外環道の地上部(目白どおり〜東八道路の間)を通す街路「外環ノ2」計画については、今回の都市計画変更案にはふれられていません。東京都の都市計画道路として残るものとなっています。今回の都市計画変更は本線のみということですが、市長が都に提出した環境影響評価準備書に関する市長意見にもあるように、地表部の外環の2については、地域への多大な影響が予想され、その形態によっては、環境影響評価の予測が異なってくることもありえます。閑静な住宅地に40メートル道路を通すことは、たとえ本線が地下化されても、本線が地上にできるのと同じことです。

外環の2が、地上部街路として幅員40mの場合、武蔵野市内の対象家屋数は240棟です。つまり240棟の家が立ち退かなければなりません。計画幅40mの中には本宿こどもクラブ、第3中学校テニスコート、樫の実幼稚園、稲荷前駐在所、南町交番、南町市民農園などの公共施設が存在しています。また、計画線の近隣には、20mはなれて吉祥女子中・高等学校、60mはなれて本宿小学校、270mはなれて第3小学校など6つの小・中・高・大学があり、市立の保育園も東保育園、南保育園の2園が含まれています。コミセンは10mはなれて吉祥寺南町コミセンをはじめ、本宿コミセン、吉祥寺東コミセが、福祉施設では「そーらの家」、「ゆとりえ」があり、この他に、都営住宅、病院、防災広場、公園など市民にとってよく利用する公共施設などが沿線500m以内に33もあります。交差する道路も市道が7路線、都道は五日市街道・井の頭通りの2路線、私道が3路線あります。

東八道路は30mですが、郊外型量販店が多数進出し、車公害が増えています。調布・保谷線は36mですが、交差点は4〜500mごとにしかなく、生活道路が分断されています。これは、市内でも既存の26m幅の関前の5中近辺で経験したことです。

地域コミュニティーの分断、学区域の分断、交通の集中による大氣の汚染、緑の喪失、騒音、振動の増大、交通事故の多発、生活環境の変化など市民の生命や安全が脅かされることになります。

外環の本線と「外環ノ2」は一体の都市計画です。
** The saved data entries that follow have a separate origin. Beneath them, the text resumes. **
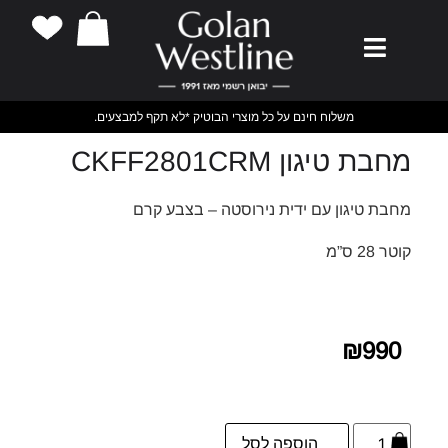
משלוח חינם על כל מוצרי הבוטיק *לא תקף למבצעים.
מחבת טיגון CKFF2801CRM
מחבת טיגון עם ידית נירוסטה – בצבע קרם
קוטר 28 ס”מ
₪
990
הוספה לסל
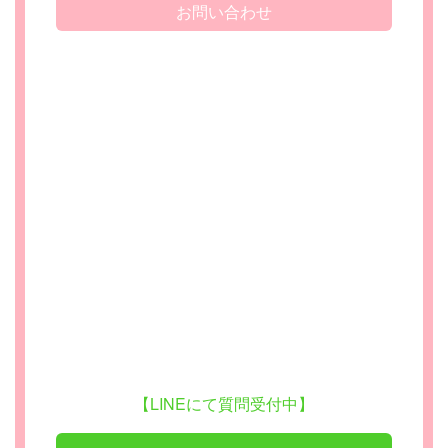
お問い合わせ
【LINEにて質問受付中】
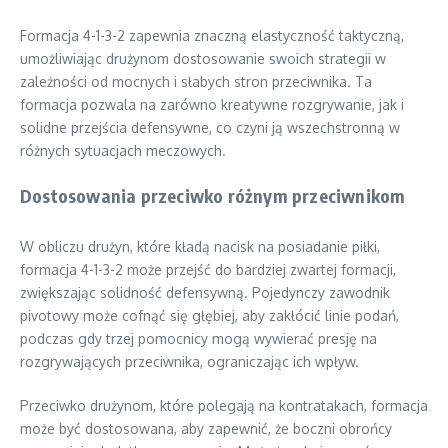
Formacja 4-1-3-2 zapewnia znaczną elastyczność taktyczną,
umożliwiając drużynom dostosowanie swoich strategii w
zależności od mocnych i słabych stron przeciwnika. Ta
formacja pozwala na zarówno kreatywne rozgrywanie, jak i
solidne przejścia defensywne, co czyni ją wszechstronną w
różnych sytuacjach meczowych.
Dostosowania przeciwko różnym przeciwnikom
W obliczu drużyn, które kładą nacisk na posiadanie piłki,
formacja 4-1-3-2 może przejść do bardziej zwartej formacji,
zwiększając solidność defensywną. Pojedynczy zawodnik
pivotowy może cofnąć się głębiej, aby zakłócić linie podań,
podczas gdy trzej pomocnicy mogą wywierać presję na
rozgrywających przeciwnika, ograniczając ich wpływ.
Przeciwko drużynom, które polegają na kontratakach, formacja
może być dostosowana, aby zapewnić, że boczni obrońcy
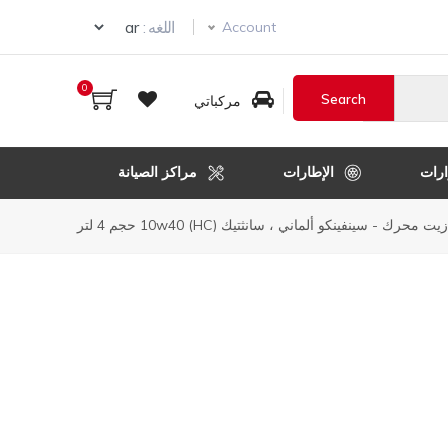
Select your language
اللغه :
Account
0
مركباتي
رات
الإطارات
مراكز الصيانة
زيت محرك - سينفينكو ألماني ، سانثتيك (HC) 10w40 حجم 4 لتر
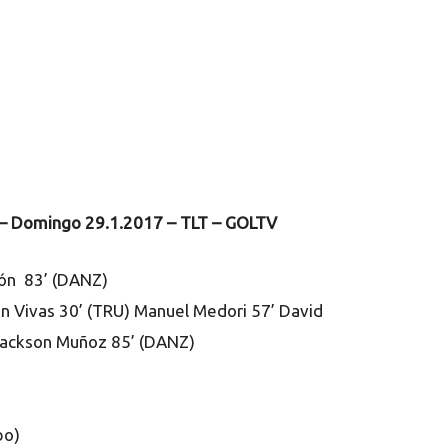
i – Domingo 29.1.2017 – TLT – GOLTV
lón 83’ (DANZ)
on Vivas 30’ (TRU) Manuel Medori 57’ David
 Jackson Muñoz 85’ (DANZ)
bo)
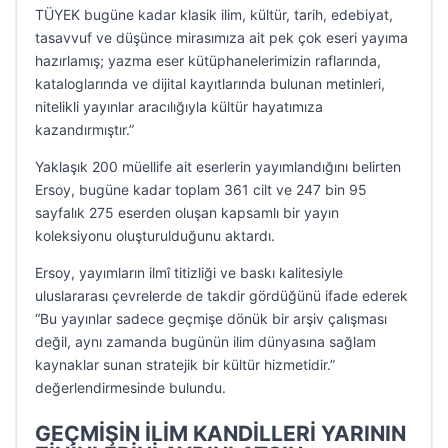
TÜYEK bugüne kadar klasik ilim, kültür, tarih, edebiyat,
tasavvuf ve düşünce mirasımıza ait pek çok eseri yayıma
hazırlamış; yazma eser kütüphanelerimizin raflarında,
kataloglarında ve dijital kayıtlarında bulunan metinleri,
nitelikli yayınlar aracılığıyla kültür hayatımıza
kazandırmıştır.”
Yaklaşık 200 müellife ait eserlerin yayımlandığını belirten
Ersoy, bugüne kadar toplam 361 cilt ve 247 bin 95
sayfalık 275 eserden oluşan kapsamlı bir yayın
koleksiyonu oluşturulduğunu aktardı.
Ersoy, yayımların ilmî titizliği ve baskı kalitesiyle
uluslararası çevrelerde de takdir gördüğünü ifade ederek
“Bu yayınlar sadece geçmişe dönük bir arşiv çalışması
değil, aynı zamanda bugünün ilim dünyasına sağlam
kaynaklar sunan stratejik bir kültür hizmetidir.”
değerlendirmesinde bulundu.
GEÇMİŞİN İLİM KANDİLLERİ YARININ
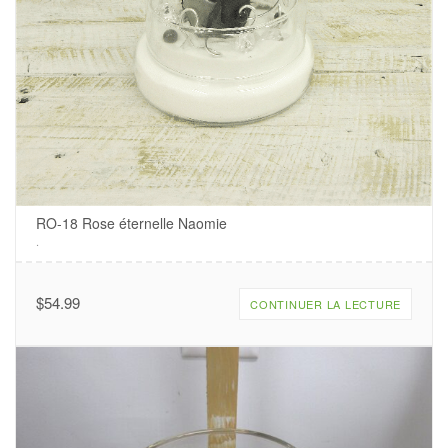
RO-18 Rose éternelle Naomie
.
$
54.99
CONTINUER LA LECTURE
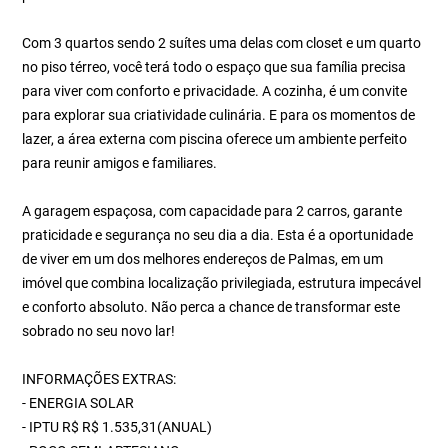
Com 3 quartos sendo 2 suítes uma delas com closet e um quarto
no piso térreo, você terá todo o espaço que sua família precisa
para viver com conforto e privacidade. A cozinha, é um convite
para explorar sua criatividade culinária. E para os momentos de
lazer, a área externa com piscina oferece um ambiente perfeito
para reunir amigos e familiares.
A garagem espaçosa, com capacidade para 2 carros, garante
praticidade e segurança no seu dia a dia. Esta é a oportunidade
de viver em um dos melhores endereços de Palmas, em um
imóvel que combina localização privilegiada, estrutura impecável
e conforto absoluto. Não perca a chance de transformar este
sobrado no seu novo lar!
INFORMAÇÕES EXTRAS:
- ENERGIA SOLAR
- IPTU R$ R$ 1.535,31(ANUAL)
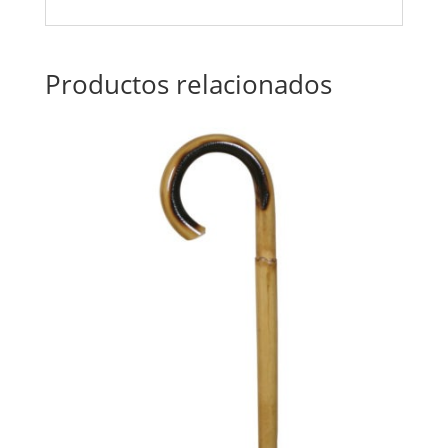
Productos relacionados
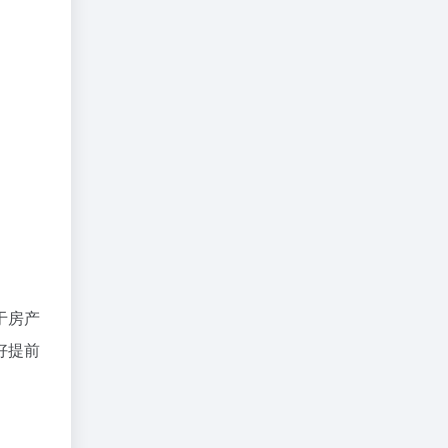
于房产
好提前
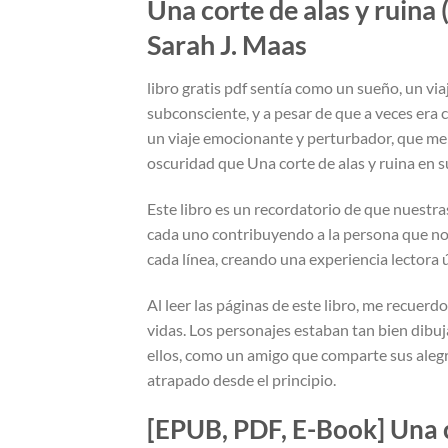
Una corte de alas y ruina 
Sarah J. Maas
libro gratis pdf sentía como un sueño, un via
subconsciente, y a pesar de que a veces era co
un viaje emocionante y perturbador, que me
oscuridad que Una corte de alas y ruina en su
Este libro es un recordatorio de que nuestra
cada uno contribuyendo a la persona que nos 
cada línea, creando una experiencia lectora 
Al leer las páginas de este libro, me recuer
vidas. Los personajes estaban tan bien dib
ellos, como un amigo que comparte sus alegr
atrapado desde el principio.
[EPUB, PDF, E-Book] Una c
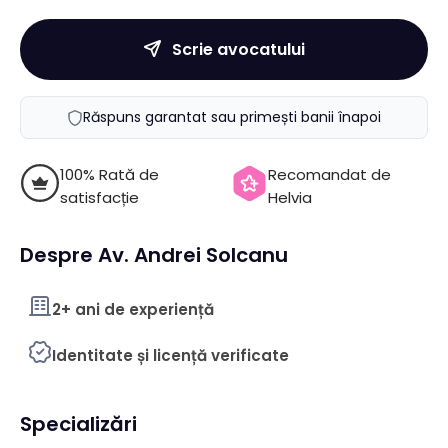
Scrie avocatului
Răspuns garantat sau primești banii înapoi
100% Rată de
Recomandat de
satisfacție
Helvia
Despre Av. Andrei Solcanu
2+ ani de experiență
Identitate și licență verificate
Specializări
市長は、「外環ノ2」については「必要性を認識していない」と答弁してきています。

そこで質問します。「外環ノ2」については、「都市計画変更案に係る市長の意見」に「武蔵野市都市計画審議会」の付帯意見の立場で「『外環ノ2』については、廃止することも含め」と、ハッキリ書き込んでいただきたいと考えます。市長の見解を伺います。



2.視覚障害者が安全で、安心して歩ける、交差点について

吉祥寺駅東口交番前の交差点など吉祥寺駅周辺の交差点は混雑しているため、視覚障害者にとって信号を渡るのは神経を使います。点字ブロックで信号のところまではいけても、横断歩道には点字ブロックがありません。横断歩道の点字ブロックをエスコートゾーンといい、視覚障害のある方から評価されていますが、設置されているのは、市内でただひとつ、東口交番前だけです。
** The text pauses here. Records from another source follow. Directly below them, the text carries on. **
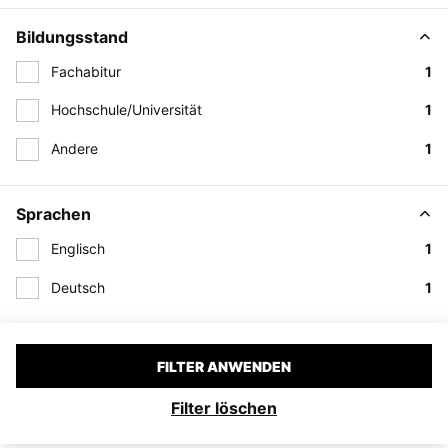
Bildungsstand
Fachabitur
1
Hochschule/Universität
1
Andere
1
Sprachen
Englisch
1
Deutsch
1
FILTER ANWENDEN
Filter löschen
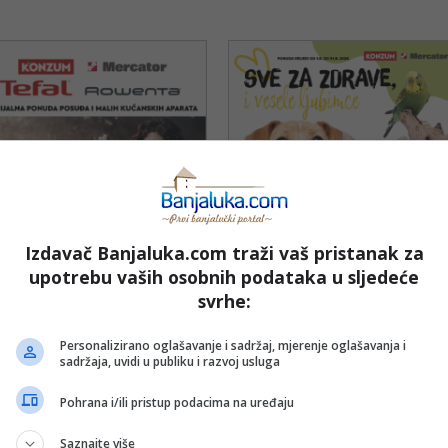
Izdavač Banjaluka.com traži vaš pristanak za
upotrebu vaših osobnih podataka u sljedeće
Mercator
svrhe:
do 31.08.2026.
82
Personalizirano oglašavanje i sadržaj, mjerenje oglašavanja i
sadržaja, uvidi u publiku i razvoj usluga
Mercator
Pohrana i/ili pristup podacima na uređaju
31.10.2026.
106
Saznajte više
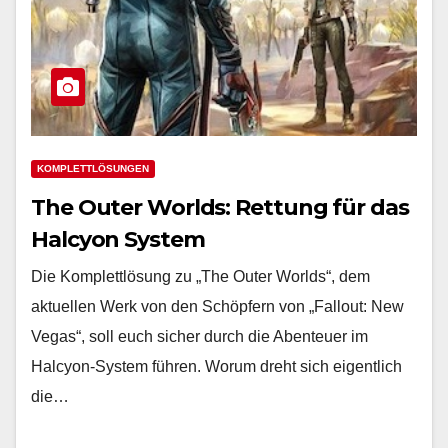
KOMPLETTLÖSUNGEN
The Outer Worlds: Rettung für das
Halcyon System
Die Komplettlösung zu „The Outer Worlds“, dem
aktuellen Werk von den Schöpfern von „Fallout: New
Vegas“, soll euch sicher durch die Abenteuer im
Halcyon-System führen. Worum dreht sich eigentlich
die…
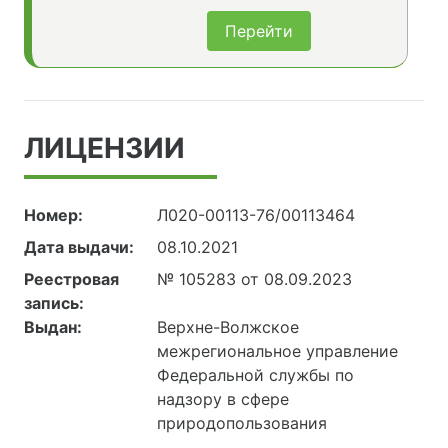
Перейти
ЛИЦЕНЗИИ
Номер:
Л020-00113-76/00113464
Дата выдачи:
08.10.2021
Реестровая
№ 105283 от 08.09.2023
запись:
Выдан:
Верхне-Волжское
межрегиональное управление
Федеральной службы по
надзору в сфере
природопользования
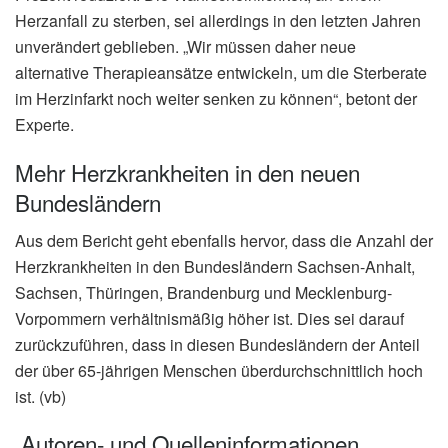
Herzanfall zu sterben, sei allerdings in den letzten Jahren
unverändert geblieben. „Wir müssen daher neue
alternative Therapieansätze entwickeln, um die Sterberate
im Herzinfarkt noch weiter senken zu können“, betont der
Experte.
Mehr Herzkrankheiten in den neuen
Bundesländern
Aus dem Bericht geht ebenfalls hervor, dass die Anzahl der
Herzkrankheiten in den Bundesländern Sachsen-Anhalt,
Sachsen, Thüringen, Brandenburg und Mecklenburg-
Vorpommern verhältnismäßig höher ist. Dies sei darauf
zurückzuführen, dass in diesen Bundesländern der Anteil
der über 65-jährigen Menschen überdurchschnittlich hoch
ist. (vb)
Autoren- und Quelleninformationen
駅の周辺の他の横断歩道にもエスコートゾーンを設置することを考えてください。市長の見解を伺います。



3.「ゆとりえ」前の立教通りの歩道について

五日市街道と井の頭通りの間の市道1号、通称立教通りは、両面通行でム−バスや路線バスが通り、利用車両も多い道路です。直線で比較的広いため、30キロの速度制限もあるのですが、守られずスピードを出している車が多い道路です。
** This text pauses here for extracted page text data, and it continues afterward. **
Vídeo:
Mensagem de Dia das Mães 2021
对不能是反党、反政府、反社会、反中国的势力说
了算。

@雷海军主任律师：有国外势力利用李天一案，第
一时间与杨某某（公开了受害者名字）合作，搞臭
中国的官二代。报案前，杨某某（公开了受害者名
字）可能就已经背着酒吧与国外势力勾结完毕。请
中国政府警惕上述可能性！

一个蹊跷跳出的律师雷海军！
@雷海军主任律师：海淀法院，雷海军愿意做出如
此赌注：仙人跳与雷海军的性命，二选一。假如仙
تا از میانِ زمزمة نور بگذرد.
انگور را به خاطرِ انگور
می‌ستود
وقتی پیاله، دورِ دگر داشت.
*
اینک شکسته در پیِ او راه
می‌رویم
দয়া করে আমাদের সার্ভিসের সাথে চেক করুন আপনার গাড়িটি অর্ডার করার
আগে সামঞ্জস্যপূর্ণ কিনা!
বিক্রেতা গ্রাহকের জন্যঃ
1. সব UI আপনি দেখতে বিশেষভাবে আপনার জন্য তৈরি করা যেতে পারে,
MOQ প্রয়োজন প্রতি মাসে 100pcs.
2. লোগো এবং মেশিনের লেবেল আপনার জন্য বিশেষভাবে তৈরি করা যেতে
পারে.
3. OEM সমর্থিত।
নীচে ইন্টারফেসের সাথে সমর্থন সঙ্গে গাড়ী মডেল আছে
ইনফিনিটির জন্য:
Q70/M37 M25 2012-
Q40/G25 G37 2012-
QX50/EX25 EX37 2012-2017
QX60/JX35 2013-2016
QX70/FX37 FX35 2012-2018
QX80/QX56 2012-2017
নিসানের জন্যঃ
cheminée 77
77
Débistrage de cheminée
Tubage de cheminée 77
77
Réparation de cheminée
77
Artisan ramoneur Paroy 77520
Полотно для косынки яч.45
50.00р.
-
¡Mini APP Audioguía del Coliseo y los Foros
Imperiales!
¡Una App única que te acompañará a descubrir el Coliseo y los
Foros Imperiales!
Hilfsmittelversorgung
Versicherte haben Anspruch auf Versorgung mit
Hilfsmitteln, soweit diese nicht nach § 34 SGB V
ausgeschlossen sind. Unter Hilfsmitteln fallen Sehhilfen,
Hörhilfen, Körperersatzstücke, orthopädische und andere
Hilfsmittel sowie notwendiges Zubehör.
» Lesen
歩道は白線が引いてあるだけで、「ゆとりえ」を利用する高齢者や、自転車利用者にとってとても危険です。杉並区の管轄道路ですが、歩道をカラー舗装することや、速度制限を守るような方策を実施するなど、「人にやさしいみちづくり」の視点で改善することを考えてください。市の考えをお聞かせください。


以上で、質問を終わります。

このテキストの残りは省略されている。